Computational Complexity - Research Seminar
Alexey Pospelov: Faster Polynomial Multiplication and Limitations
July 16, 2010, 10:15 a.m.
E 1 3, Room 415
We study complexity of polynomial multiplication over arbitrary fields. We present a unified approach that generalizes all known asymptotically fastest algorithms for multiplication of polynomials by classifying fields where the coefficients of the polynomials are taken from by the hardness of attaching roots of unity to them. We show, that Schönhage-Strassen's (1971), Schönhage's (1976), Cantor-Kaltofen's (1991) algorithms follow this approach.
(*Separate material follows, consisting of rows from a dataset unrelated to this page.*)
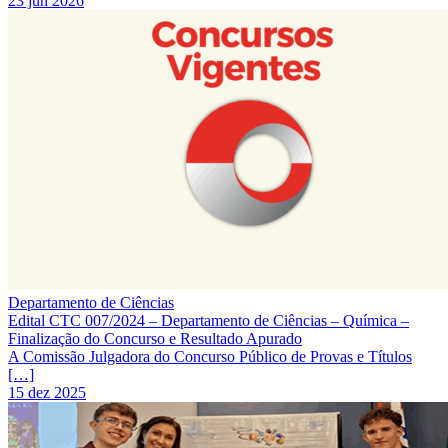
23 jun 2026
Departamento de Ciências
Edital CTC 007/2024 – Departamento de Ciências – Química –
Finalização do Concurso e Resultado Apurado
A Comissão Julgadora do Concurso Público de Provas e Títulos
[…]
15 dez 2025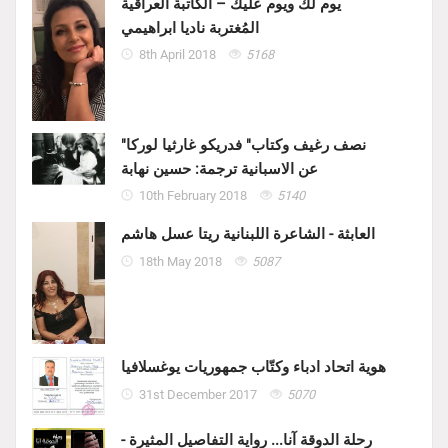
يوم لك ويوم عليك – الكاتبة العراقية
المُغتربة ناديا ابراهيمي
8th April 2018
5168
"نصف رغيف وكتاب" فدريكو غارثيا لوركا
عن الاسبانية ترجمة: حسين نهابة
10th February 2018
5140
العابثة - الشاعرة اللبنانية ريتا عسل هاشم
18th May 2018
5087
هوية اتحاد ادباء وكتّاب جمهوريات يوغسلافيا
31st December 2017
5070
رحلة الدوقة آنا... رواية التفاصيل المثيرة -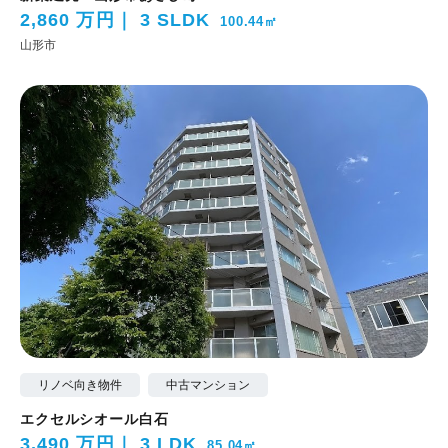
2,860 万円
3 SLDK
100.44㎡
山形市
リノベ向き物件
中古マンション
エクセルシオール白石
3,490 万円
3 LDK
85.04㎡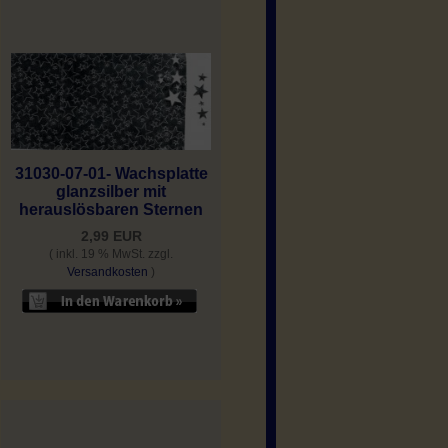
31030-07-01- Wachsplatte
glanzsilber mit
herauslösbaren Sternen
2,99 EUR
( inkl. 19 % MwSt. zzgl.
Versandkosten
)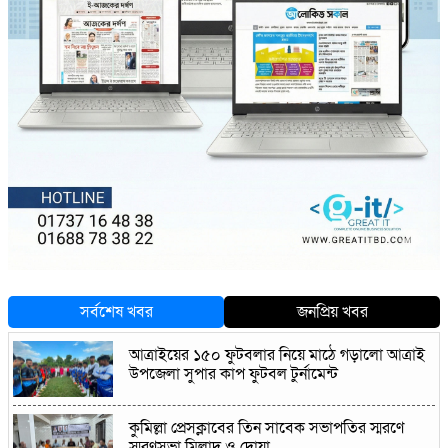
সর্বশেষ খবর
জনপ্রিয় খবর
আত্রাইয়ের ১৫০ ফুটবলার নিয়ে মাঠে গড়ালো আত্রাই
উপজেলা সুপার কাপ ফুটবল টুর্নামেন্ট
কুমিল্লা প্রেসক্লাবের তিন সাবেক সভাপতির স্মরণে
স্মরণসভা মিলাদ ও দোয়া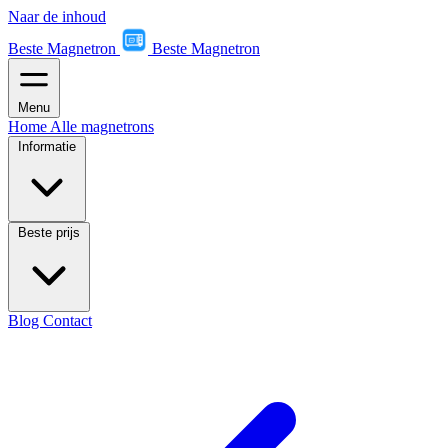
Naar de inhoud
Beste Magnetron
Beste Magnetron
Menu
Home
Alle magnetrons
Informatie
Beste prijs
Blog
Contact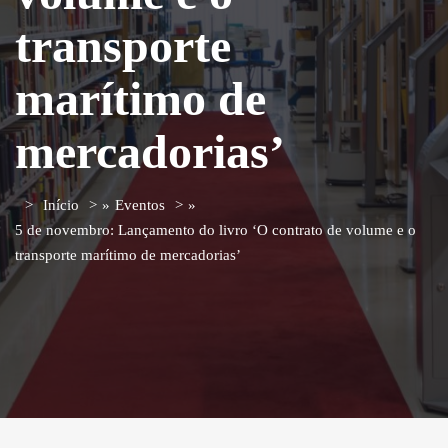
transporte
marítimo de
mercadorias’
Início
»
Eventos
»
5 de novembro: Lançamento do livro ‘O contrato de volume e o
transporte marítimo de mercadorias’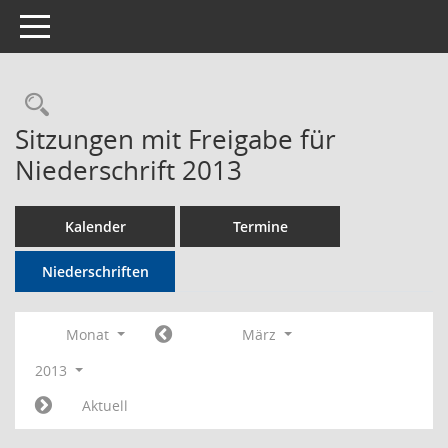
Toggle navigation
Rechercheauswahl
Sitzungen mit Freigabe für
Niederschrift 2013
Kalender
Termine
Niederschriften
Monat
März
2013
Aktuell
We then obtain algorithms requiring o(N\log N\log\log N) elementary arithmetic operations for multiplication of two degree N polynomials over certain fields which do not support FFT. We then put an argument that the O(N\log N\log\log N) bound is unlikely to be improved over generals fields if one considers algorithms relying on consecutive application of DFT in field extensions, what all the fastest algorithms currently do. An example of a 'tough' field for this approach is the field of rational numbers. We also explore the potential of known techniques to improve Schönhage-Strassen's upper bound over arbitrary fields of positive characteristic and discuss one particular conjecture, whose validity implies faster polynomial multiplication over arbitrary fields of positive characteristic.
This work is inspired by the recent improvement for a closely related problem of complexity of integer multiplication by Fürer and its modular arithmetic treatment due to De et. al. We develop several ideas introduced in these works. In particular, the conjecture for fields of positive characteristic is the result of an attempt to transfer the techniques used by De et. al. for faster integer multiplication to the largely similar problem of polynomial multiplication.